L’armée israélienne a intercepté mercredi neuf navires participant à une nouvelle flottille tentant de briser le blocus naval de Gaza, arrêtant de nombreux militants à bord. Cette action intervient une semaine après une précédente interception impliquant près de 450 personnes, dont des personnalités politiques européennes et l’activiste climatique Greta Thunberg.
Selon le ministère israélien des Affaires étrangères, les 145 militants à bord des navires interceptés ce mercredi sont en bonne santé et ont été acheminés vers le territoire israélien pour y être interrogés avant d’être expulsés. Le gouvernement canadien a confirmé que six de ses citoyens figuraient parmi les personnes détenues, et assure offrir un soutien consulaire. « Le Canada exhorte Israël à assurer la sécurité de nos citoyens et à faciliter leur libération rapide », a déclaré la ministre des Affaires étrangères Anita Anand sur les réseaux sociaux.
Les organisateurs de la flottille ont dénoncé ces détentions comme étant « arbitraires et illégales ». Parmi les passagers se trouvaient des médecins, un député européen et plusieurs parlementaires nationaux de Turquie, du Danemark, de France et de Belgique.
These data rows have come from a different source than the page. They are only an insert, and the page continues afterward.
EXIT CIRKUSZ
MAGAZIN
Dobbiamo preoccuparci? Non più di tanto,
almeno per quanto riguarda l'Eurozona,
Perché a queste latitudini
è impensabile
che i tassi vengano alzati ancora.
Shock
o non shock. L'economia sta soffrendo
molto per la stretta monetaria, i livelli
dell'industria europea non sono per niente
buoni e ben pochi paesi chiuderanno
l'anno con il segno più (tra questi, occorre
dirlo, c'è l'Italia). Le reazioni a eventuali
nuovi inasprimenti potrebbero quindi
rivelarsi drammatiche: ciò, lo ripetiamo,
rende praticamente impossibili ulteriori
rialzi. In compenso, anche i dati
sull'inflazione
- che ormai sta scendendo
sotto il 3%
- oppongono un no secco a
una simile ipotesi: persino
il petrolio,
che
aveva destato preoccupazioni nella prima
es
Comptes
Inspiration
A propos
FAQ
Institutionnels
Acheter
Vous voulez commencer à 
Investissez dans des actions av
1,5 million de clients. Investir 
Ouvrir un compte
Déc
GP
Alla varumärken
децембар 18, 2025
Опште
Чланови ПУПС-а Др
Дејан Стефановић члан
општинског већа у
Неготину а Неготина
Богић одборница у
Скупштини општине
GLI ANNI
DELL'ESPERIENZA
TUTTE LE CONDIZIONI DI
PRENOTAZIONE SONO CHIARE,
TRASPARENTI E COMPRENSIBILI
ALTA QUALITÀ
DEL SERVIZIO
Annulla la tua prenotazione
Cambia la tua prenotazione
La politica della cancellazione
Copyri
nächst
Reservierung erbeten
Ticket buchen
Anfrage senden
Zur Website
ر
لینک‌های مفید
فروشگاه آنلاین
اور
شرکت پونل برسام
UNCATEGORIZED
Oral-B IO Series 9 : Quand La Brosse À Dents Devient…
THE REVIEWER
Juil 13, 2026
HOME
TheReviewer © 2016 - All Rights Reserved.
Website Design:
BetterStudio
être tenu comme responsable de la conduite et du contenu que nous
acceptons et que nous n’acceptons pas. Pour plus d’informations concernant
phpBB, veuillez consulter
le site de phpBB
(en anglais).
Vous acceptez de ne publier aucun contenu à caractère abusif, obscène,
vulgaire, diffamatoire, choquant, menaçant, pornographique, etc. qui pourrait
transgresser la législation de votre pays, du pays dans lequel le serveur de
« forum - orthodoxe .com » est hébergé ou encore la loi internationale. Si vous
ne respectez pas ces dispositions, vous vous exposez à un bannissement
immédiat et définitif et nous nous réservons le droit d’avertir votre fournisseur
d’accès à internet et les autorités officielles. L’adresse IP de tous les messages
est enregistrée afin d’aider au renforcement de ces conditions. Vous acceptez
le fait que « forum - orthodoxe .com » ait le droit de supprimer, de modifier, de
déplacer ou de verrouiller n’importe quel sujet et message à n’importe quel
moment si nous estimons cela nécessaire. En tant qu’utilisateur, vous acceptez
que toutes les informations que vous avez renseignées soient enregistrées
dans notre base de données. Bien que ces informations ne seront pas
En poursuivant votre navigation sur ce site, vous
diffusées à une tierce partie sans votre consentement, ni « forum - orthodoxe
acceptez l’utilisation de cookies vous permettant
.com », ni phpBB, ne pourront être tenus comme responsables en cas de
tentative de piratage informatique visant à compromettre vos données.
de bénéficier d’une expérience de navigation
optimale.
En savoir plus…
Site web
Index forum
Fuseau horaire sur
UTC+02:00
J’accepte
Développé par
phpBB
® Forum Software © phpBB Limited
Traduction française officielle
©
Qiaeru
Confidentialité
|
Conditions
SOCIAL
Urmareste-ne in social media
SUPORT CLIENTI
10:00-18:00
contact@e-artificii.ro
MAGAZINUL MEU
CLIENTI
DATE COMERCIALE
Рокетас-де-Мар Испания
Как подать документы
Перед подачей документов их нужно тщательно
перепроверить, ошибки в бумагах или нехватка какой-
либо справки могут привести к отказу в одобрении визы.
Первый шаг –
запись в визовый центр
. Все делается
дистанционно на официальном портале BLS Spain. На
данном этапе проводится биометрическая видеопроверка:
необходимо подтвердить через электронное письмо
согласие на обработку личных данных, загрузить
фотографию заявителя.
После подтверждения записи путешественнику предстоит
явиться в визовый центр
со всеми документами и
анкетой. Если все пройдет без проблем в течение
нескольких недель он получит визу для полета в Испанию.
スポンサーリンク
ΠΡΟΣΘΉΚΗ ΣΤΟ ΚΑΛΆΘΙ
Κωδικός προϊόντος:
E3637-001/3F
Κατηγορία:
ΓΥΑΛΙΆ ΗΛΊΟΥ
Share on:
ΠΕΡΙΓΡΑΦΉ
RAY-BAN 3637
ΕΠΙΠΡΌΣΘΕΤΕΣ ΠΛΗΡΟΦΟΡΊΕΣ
La flottille transportait de la nourriture et des fournitures médicales destinées aux hôpitaux de Gaza. Un grand navire de passagers et huit voiliers plus petits ont été approchés par des navires rapides israéliens, puis arraisonnés, les transmissions à bord étant interrompues par les forces israéliennes.
La Turquie a fermement condamné l’opération, la qualifiant d’« acte de piraterie » et d’une grave violation du droit international. Ankara a annoncé avoir lancé des démarches diplomatiques pour obtenir la libération de ses citoyens et se coordonne avec d’autres pays pour le sort des autres militants.
Cette nouvelle interception fait suite à celle de la semaine dernière, où six militants – originaires de Norvège, du Maroc et d’Espagne – restent détenus en Israël, selon leurs avocats. Les manifestations et condamnations se multiplient à l’échelle internationale, notamment en Italie où une grève d’une journée a eu lieu.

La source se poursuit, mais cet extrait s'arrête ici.